Tuesday, May 12, 2015

"The Proper Weight of Fear"

"Somalia as it appears on maps is shaped like the number seven. The Somali national flag is robin’s egg blue, with a white five-pointed star. Each point of the flag’s star refers to a slice of ethnic regions not included in the seven-shaped official Somalia: Northern Kenya, colonized by Britain. Southern Somalia, colonized by Italy. Northern Somalia, colonized by Britain, and referred to as Somaliland. The Ogaden, a swath of eastern Ethiopia nestled into the crux of the “seven.” Somali portions of Djibouti, colonized by France.
The war in the 1990s had been primarily between the two largest Somali clans in the south and engulfed much of Somalia, though the north remained comparatively peaceful. Now, as the south flails blindly as it tries to piece itself back together, multiple regions inside the political borders of Somalia have declared themselves independent. To varying degrees of success, they function peaceably, with a semblance of political and clan-based autonomy and ever-disputed borders, as with Somaliland in the north, Puntland to the east, and Galmuduug in the south central. Somaliland is the most stable and long-term of these breakaway republics.
Culturally, linguistically, religiously, these regions are relatively homogenous.
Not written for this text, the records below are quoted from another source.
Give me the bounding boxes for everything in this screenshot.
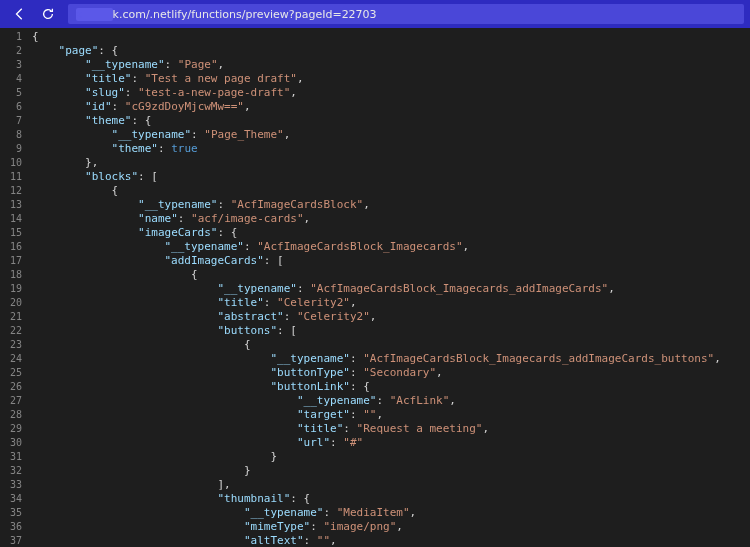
line-number: 24 (10, 352, 22, 366)
line-number: 26 (10, 380, 22, 394)
code-line: "title": "Request a meeting", (32, 422, 750, 436)
line-number: 3 (10, 58, 22, 72)
line-number: 8 (10, 128, 22, 142)
line-number: 10 (10, 156, 22, 170)
url-text: k.com/.netlify/functions/preview?pageId=… (113, 8, 377, 21)
line-number: 15 (10, 226, 22, 240)
code-line: "blocks": [ (32, 170, 750, 184)
line-number: 16 (10, 240, 22, 254)
line-number: 30 (10, 436, 22, 450)
line-number: 1 (10, 30, 22, 44)
address-bar[interactable]: xk.com/.netlify/functions/preview?pageId… (68, 4, 744, 24)
code-content[interactable]: { "page": { "__typename": "Page", "title… (28, 28, 750, 547)
line-number: 33 (10, 478, 22, 492)
code-line: { (32, 184, 750, 198)
line-number: 27 (10, 394, 22, 408)
line-number: 13 (10, 198, 22, 212)
line-number: 29 (10, 422, 22, 436)
code-line: "mimeType": "image/png", (32, 520, 750, 534)
line-number: 19 (10, 282, 22, 296)
code-line: "id": "cG9zdDoyMjcwMw==", (32, 100, 750, 114)
code-line: { (32, 30, 750, 44)
line-number: 31 (10, 450, 22, 464)
line-number: 20 (10, 296, 22, 310)
line-number: 35 (10, 506, 22, 520)
back-button[interactable] (6, 2, 34, 26)
code-line: "__typename": "MediaItem", (32, 506, 750, 520)
line-number: 6 (10, 100, 22, 114)
line-number: 2 (10, 44, 22, 58)
code-line: "abstract": "Celerity2", (32, 310, 750, 324)
code-line: "__typename": "AcfLink", (32, 394, 750, 408)
code-line: "thumbnail": { (32, 492, 750, 506)
line-number: 4 (10, 72, 22, 86)
code-line: "__typename": "AcfImageCardsBlock_Imagec… (32, 352, 750, 366)
code-line: "altText": "", (32, 534, 750, 547)
code-line: "title": "Test a new page draft", (32, 72, 750, 86)
refresh-icon (41, 7, 55, 21)
code-line: { (32, 338, 750, 352)
code-line: ], (32, 478, 750, 492)
line-number: 28 (10, 408, 22, 422)
line-number: 34 (10, 492, 22, 506)
browser-toolbar: xk.com/.netlify/functions/preview?pageId… (0, 0, 750, 28)
line-number: 7 (10, 114, 22, 128)
line-number: 23 (10, 338, 22, 352)
code-line: { (32, 268, 750, 282)
line-number: 18 (10, 268, 22, 282)
code-line: } (32, 450, 750, 464)
code-line: "theme": true (32, 142, 750, 156)
back-icon (13, 7, 27, 21)
code-line: "buttons": [ (32, 324, 750, 338)
code-line: "slug": "test-a-new-page-draft", (32, 86, 750, 100)
code-line: "__typename": "AcfImageCardsBlock_Imagec… (32, 240, 750, 254)
line-number: 11 (10, 170, 22, 184)
code-line: "url": "#" (32, 436, 750, 450)
line-number: 5 (10, 86, 22, 100)
line-number: 12 (10, 184, 22, 198)
code-line: "name": "acf/image-cards", (32, 212, 750, 226)
code-line: "buttonLink": { (32, 380, 750, 394)
code-line: "page": { (32, 44, 750, 58)
code-line: "__typename": "Page_Theme", (32, 128, 750, 142)
code-line: "addImageCards": [ (32, 254, 750, 268)
line-number: 37 (10, 534, 22, 547)
code-editor: 1234567891011121314151617181920212223242… (0, 28, 750, 547)
line-number: 17 (10, 254, 22, 268)
code-line: }, (32, 156, 750, 170)
url-obscured-prefix: x (76, 8, 113, 21)
code-line: "target": "", (32, 408, 750, 422)
code-line: "imageCards": { (32, 226, 750, 240)
code-line: "__typename": "AcfImageCardsBlock", (32, 198, 750, 212)
code-line: "theme": { (32, 114, 750, 128)
line-number: 36 (10, 520, 22, 534)
line-number: 25 (10, 366, 22, 380)
refresh-button[interactable] (34, 2, 62, 26)
code-line: "buttonType": "Secondary", (32, 366, 750, 380)
line-number-gutter: 1234567891011121314151617181920212223242… (0, 28, 28, 547)
line-number: 21 (10, 310, 22, 324)
code-line: } (32, 464, 750, 478)
line-number: 22 (10, 324, 22, 338)
line-number: 9 (10, 142, 22, 156)
code-line: "title": "Celerity2", (32, 296, 750, 310)
code-line: "__typename": "Page", (32, 58, 750, 72)
line-number: 32 (10, 464, 22, 478)
code-line: "__typename": "AcfImageCardsBlock_Imagec… (32, 282, 750, 296)
line-number: 14 (10, 212, 22, 226)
Some Somalis insist on maintaining unity within the wider borders decided by international parties. Other Somalis, a majority of them northerners, see little hope for peace in the south and are determined to make Somaliland independent. Technically, Somaliland is Somalia but in the hearts of many, Somaliland stands apart...
When we announced our decision for Tom to take the job, people—white, Midwestern American, middle-class, Christian—asked if we were afraid. Our new neighbors would be black, from the Horn of Africa, mostly poor, Muslim. I think people wanted us to be afraid. If we were afraid they could feel less guilty for their reticence to invest in the refugee down the street. If we were afraid they could pity us and feel relieved that they were staying. But I don’t remember feeling afraid. Sitting in an armchair and watching the world implode on the 6 o’clock news, that felt more damaging to our souls than the risk of moving to Somalia...
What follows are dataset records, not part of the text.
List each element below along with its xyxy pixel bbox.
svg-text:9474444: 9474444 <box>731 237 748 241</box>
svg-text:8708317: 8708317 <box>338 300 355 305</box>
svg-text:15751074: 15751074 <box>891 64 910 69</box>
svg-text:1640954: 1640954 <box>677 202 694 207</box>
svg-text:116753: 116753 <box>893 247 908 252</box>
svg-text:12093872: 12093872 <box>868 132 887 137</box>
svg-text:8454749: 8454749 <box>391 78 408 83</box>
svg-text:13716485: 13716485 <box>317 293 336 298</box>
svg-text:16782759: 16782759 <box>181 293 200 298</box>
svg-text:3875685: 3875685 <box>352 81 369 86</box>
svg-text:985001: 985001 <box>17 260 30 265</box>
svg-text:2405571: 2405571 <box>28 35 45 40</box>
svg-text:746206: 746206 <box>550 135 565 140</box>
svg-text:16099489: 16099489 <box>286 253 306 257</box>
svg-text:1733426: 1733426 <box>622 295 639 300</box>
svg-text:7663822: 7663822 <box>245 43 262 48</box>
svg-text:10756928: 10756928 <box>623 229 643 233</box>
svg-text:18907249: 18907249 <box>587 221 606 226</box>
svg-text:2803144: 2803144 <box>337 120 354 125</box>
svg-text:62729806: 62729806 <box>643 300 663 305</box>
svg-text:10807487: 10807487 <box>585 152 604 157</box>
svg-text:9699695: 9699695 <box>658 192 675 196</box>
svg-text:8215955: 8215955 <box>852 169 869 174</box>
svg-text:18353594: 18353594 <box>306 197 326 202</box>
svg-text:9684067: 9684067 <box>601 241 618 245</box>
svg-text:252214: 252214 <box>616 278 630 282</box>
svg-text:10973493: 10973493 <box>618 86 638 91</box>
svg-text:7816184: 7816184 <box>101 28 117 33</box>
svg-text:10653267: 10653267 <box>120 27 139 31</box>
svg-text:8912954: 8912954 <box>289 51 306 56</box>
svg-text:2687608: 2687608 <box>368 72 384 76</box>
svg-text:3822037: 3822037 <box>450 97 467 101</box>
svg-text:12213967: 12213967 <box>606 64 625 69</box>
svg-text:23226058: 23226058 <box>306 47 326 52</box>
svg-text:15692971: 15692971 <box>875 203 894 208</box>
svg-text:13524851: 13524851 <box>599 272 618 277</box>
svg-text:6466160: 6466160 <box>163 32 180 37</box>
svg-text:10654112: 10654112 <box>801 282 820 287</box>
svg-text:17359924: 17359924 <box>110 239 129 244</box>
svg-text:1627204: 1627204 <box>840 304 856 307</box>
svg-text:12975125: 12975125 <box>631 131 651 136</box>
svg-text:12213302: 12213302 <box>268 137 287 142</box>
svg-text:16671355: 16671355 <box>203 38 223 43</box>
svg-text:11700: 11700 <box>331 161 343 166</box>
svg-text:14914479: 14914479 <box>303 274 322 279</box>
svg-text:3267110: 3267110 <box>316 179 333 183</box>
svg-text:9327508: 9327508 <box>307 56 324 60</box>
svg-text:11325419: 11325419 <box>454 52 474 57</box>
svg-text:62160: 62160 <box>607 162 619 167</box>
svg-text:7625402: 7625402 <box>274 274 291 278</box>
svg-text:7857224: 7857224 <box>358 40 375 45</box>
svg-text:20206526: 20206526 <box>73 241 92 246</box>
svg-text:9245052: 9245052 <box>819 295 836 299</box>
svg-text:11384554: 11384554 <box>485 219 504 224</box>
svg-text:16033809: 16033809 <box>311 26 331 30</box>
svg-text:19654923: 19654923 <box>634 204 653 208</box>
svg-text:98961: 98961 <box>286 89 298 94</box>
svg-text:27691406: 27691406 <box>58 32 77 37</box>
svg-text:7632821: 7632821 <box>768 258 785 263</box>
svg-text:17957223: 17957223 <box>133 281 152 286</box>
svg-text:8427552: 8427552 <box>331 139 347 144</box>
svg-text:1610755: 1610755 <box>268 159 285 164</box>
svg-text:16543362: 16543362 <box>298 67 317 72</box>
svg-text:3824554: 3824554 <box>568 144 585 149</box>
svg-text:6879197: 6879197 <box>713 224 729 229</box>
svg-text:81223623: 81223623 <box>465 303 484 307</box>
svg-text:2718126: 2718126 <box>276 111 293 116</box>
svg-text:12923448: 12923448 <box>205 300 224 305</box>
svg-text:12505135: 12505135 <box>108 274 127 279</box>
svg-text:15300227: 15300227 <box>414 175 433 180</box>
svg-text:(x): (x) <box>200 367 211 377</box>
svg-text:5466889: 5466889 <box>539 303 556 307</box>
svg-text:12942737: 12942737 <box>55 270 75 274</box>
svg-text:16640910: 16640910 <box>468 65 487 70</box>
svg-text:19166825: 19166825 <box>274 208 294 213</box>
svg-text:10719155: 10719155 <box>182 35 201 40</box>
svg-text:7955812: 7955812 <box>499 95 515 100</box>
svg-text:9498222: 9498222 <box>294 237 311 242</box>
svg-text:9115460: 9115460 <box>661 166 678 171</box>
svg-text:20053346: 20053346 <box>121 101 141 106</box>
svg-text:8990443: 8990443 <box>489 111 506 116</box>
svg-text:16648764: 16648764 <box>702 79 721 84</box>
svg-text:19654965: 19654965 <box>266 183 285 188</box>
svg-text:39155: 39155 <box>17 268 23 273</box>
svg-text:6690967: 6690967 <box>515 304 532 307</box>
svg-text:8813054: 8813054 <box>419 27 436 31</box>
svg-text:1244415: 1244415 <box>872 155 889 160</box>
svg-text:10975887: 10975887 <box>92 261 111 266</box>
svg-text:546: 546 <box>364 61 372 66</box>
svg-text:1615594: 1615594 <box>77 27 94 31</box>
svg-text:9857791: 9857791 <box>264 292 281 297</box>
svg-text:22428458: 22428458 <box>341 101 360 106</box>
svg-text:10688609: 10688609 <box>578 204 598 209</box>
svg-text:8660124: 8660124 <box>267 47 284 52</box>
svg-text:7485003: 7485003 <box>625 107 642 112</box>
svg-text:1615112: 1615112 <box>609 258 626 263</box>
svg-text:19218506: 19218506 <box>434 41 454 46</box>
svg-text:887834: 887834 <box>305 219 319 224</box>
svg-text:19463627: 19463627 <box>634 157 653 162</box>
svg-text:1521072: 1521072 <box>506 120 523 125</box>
I struggle with which stories to tell and how to tell them well. I told a story of sexual harassment and people said, oh in Djibouti everyone sexually harasses women. I told a story of a successful businesswoman and people said, oh in Djibouti women earn plenty of money. Both assumptions, false."
http://www.thebigroundtable.com/stories/proper-weight-fear/#lxM9oWOxh9HPcdPx.99

I always feel so many things about narratives of Africa (or India or Southeast Asia or South America or like "the inner city") written by white Americans. I encounter way, way more of these kinds of narratives than I do narratives written by people who actually live there - which, I don't know, I'm definitely not trying very hard but I also live in a cultural space where one would expect to encounter more than I do.  
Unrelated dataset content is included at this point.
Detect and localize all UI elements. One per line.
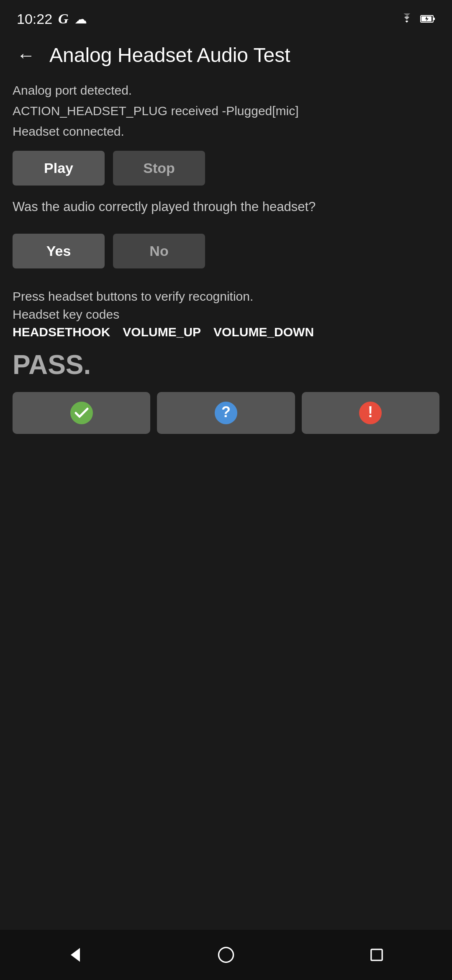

This one made me uncomfortable a little bit of all of the hard-to-express reasons (I picture the people she talks about and they look more like me than she does but I find that I don't want to identify with them because they sound so hungry and sad and uneducated, and that is super complicated) but it is also informative and it's what is there.
But also, this line - "Safety is a Western illusion crafted into an idol and we refused to bow." And this "I felt so much that fear never rose to the surface to be called out."